Upstream tables experience compounding inflation - The further up the chain you go, the worse the inflation gets:

  • Order metrics become inflated by the number of tickets per order. If Order #1001 has 3 support tickets, any metrics for this order (like order value) will be counted 3 times.
  • User metrics suffer even more inflation as they’re multiplied by the total number of tickets. If a user has 2 orders with 3 tickets each, user-level metrics (like lifetime value) will be counted 6 times in aggregate calculations.

For example, if the user Alice has 2 orders and each of these orders have 3 tickets, after joining usersorderstickets, the result would look like:

Raw tables

# users table 
user_id | user_name | user_age
1       | Alice     | 23

# orders table 
order_id | user_id | order_total_items
1001     | 1       | 5
2001     | 1       | 2

# tickets Table 
order_id | ticket_id | ticket_time_to_first_response_mins
1001     | A         | 8 
1001     | B         | 62 
1001     | C         | 47 
2001     | D         | 5 
2001     | E         | 1   
2001     | F         | 89   

Joined output

# Step 1: First Join users to orders
user_name | user_age | order_id | order_total_items
Alice     | 23       | 1001     | 5
Alice     | 23       | 2001     | 2

# Step 2: Join the result of step 1 to tickets
user_name  | order_id    | ticket_id | user_age | order_total_items | ticket_time_to_first_response_mins 
Alice      |  1001       |   A       | 23       | 5                 | 8  
Alice      |  1001       |   B       | 23       | 5                 | 62  
Alice      |  1001       |   C       | 23       | 5                 | 47  
Alice      |  2001       |   D       | 23       | 2                 | 5    
Alice      |  2001       |   E       | 23       | 2                 | 1    
Alice      |  2001       |   F       | 23       | 2                 | 89    

# Note: users and orders are duplicated but 
# tickets are not which means we can only safely apply 
# aggregates to ticket metrics 

Multiple one-to-many joins

Example: When you join usersorders AND userstickets (both orders and tickets relate to users, but not directly to each other)

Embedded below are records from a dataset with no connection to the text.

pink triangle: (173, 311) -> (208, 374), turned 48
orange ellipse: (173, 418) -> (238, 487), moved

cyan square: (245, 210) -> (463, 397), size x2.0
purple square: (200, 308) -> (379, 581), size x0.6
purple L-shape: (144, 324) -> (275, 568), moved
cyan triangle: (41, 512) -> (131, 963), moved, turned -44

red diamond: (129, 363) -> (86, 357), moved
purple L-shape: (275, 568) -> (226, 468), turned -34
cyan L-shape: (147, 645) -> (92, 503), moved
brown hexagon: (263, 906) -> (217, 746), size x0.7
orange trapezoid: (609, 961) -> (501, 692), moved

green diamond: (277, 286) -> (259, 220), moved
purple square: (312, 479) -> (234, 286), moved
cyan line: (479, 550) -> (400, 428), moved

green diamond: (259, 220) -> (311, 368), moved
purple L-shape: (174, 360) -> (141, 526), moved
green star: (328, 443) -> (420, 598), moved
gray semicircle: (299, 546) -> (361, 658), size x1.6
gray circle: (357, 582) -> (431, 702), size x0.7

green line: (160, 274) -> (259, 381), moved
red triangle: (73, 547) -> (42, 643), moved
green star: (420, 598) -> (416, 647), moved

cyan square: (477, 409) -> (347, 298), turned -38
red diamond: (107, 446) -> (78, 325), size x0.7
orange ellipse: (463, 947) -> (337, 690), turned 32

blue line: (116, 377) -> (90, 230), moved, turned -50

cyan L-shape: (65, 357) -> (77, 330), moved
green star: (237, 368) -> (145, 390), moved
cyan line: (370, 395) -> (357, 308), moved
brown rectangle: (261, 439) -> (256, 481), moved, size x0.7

This creates the most problematic data situation, when you join multiple one-to-many relationships that branch from the same table but aren’t directly related to each other. In this scenario:

EVERY aggregate metric gets inflated due to the cartesian product effect

  • User metrics become massively inflated by the product of orders × tickets. If a user has 5 orders and 10 support tickets, each user-level metric will be counted 50 times!

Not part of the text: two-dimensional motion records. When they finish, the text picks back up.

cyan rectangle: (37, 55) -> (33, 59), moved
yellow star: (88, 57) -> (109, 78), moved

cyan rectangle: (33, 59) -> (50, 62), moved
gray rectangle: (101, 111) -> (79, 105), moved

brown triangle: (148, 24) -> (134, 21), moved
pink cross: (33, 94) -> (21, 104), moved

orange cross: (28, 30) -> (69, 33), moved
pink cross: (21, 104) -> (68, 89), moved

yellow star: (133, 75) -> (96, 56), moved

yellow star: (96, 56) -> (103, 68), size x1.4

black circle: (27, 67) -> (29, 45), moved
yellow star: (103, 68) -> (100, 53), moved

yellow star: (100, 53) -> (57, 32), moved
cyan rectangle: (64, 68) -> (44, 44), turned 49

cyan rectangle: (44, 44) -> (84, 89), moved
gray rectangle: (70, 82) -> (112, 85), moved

  • Order metrics get inflated by the number of tickets the user has.

  • Ticket metrics get inflated by the number of orders the user has.

For example, if the user Alice has 2 orders and 3 tickets, after joining users to both orders and tickets separately, the result would look like:

Raw tables

# users table 
user_id | user_name | user_credit_amount
1       | Alice     | 100

# orders table 
user_id | order_id | order_total_items
1       | 1001     | 5
1       | 2001     | 2

# tickets Table 
user_id | ticket_id | ticket_time_to_first_response_mins
1       | A         | 8
1       | B         | 62
1       | C         | 47

The cartesian product - (every record is joined to every other record) of users, orders and tickets.

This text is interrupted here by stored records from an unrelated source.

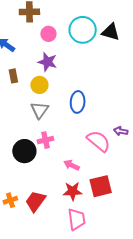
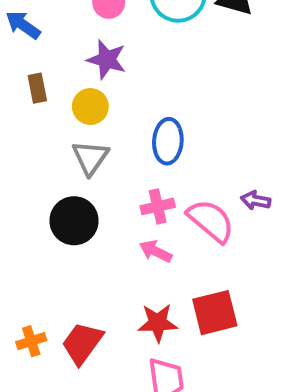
pink cross: (45, 140) -> (158, 206), moved
black circle: (24, 151) -> (74, 221), moved
pink arrow: (72, 165) -> (156, 251), moved

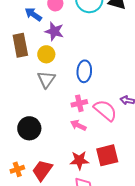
blue arrow: (23, 25) -> (33, 14), moved
brown rectangle: (37, 88) -> (20, 45), size x1.6
black circle: (74, 221) -> (29, 128), moved

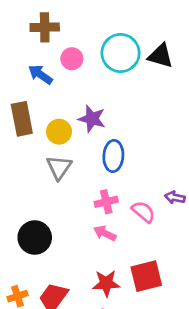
purple star: (54, 31) -> (92, 119), moved
pink semicircle: (105, 110) -> (143, 212), size x0.7

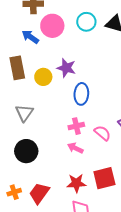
cyan circle: (121, 53) -> (86, 22), size x0.7
pink circle: (72, 59) -> (52, 26), size x1.5
gray triangle: (59, 167) -> (24, 113), moved

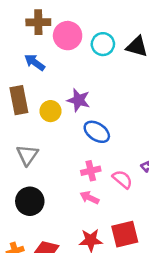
pink circle: (52, 26) -> (68, 36), moved
blue ellipse: (81, 94) -> (97, 132), turned -60

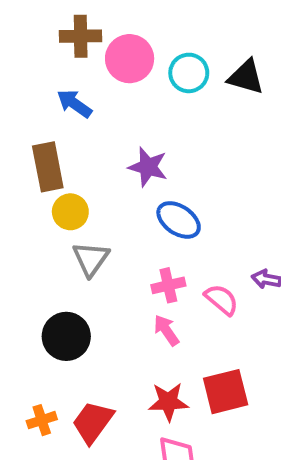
yellow circle: (51, 111) -> (70, 212), moved
gray triangle: (27, 155) -> (91, 259), moved
pink arrow: (89, 198) -> (166, 330), turned 30

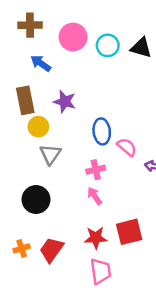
brown cross: (81, 36) -> (30, 25), moved
purple star: (148, 167) -> (65, 102), moved
blue ellipse: (179, 220) -> (102, 131), turned 50
pink semicircle: (221, 300) -> (127, 147), moved

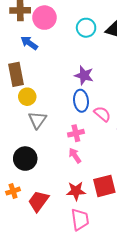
pink circle: (73, 37) -> (44, 18), moved
purple star: (65, 102) -> (84, 75), moved
orange cross: (22, 248) -> (13, 191), moved

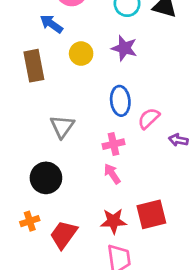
purple star: (84, 75) -> (124, 48), moved
yellow circle: (27, 97) -> (81, 54), moved
pink semicircle: (102, 114) -> (149, 118), turned -84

user_name  | order_id    | ticket_id | user_credit_amount | order_total_items | ticket_time_to_first_response_mins
Alice      |  1001       |   A       |  100               | 5                 | 8
Alice      |  1001       |   B       |  100               | 5                 | 62
Alice      |  1001       |   C       |  100               | 5                 | 47
Alice      |  2001       |   A       |  100               | 2                 | 8
Alice      |  2001       |   B       |  100               | 2                 | 62 
Alice      |  2001       |   C       |  100               | 2                 | 47  

# Note that there is duplication in users, orders 
# and tickets records. We cannot apply aggregates 
# on any user, order or ticket metrics without 
# deduplicating records.  

This creates the worst-case scenario where no aggregate metric (SUM, COUNT, AVG) is safe without explicit deduplication techniques.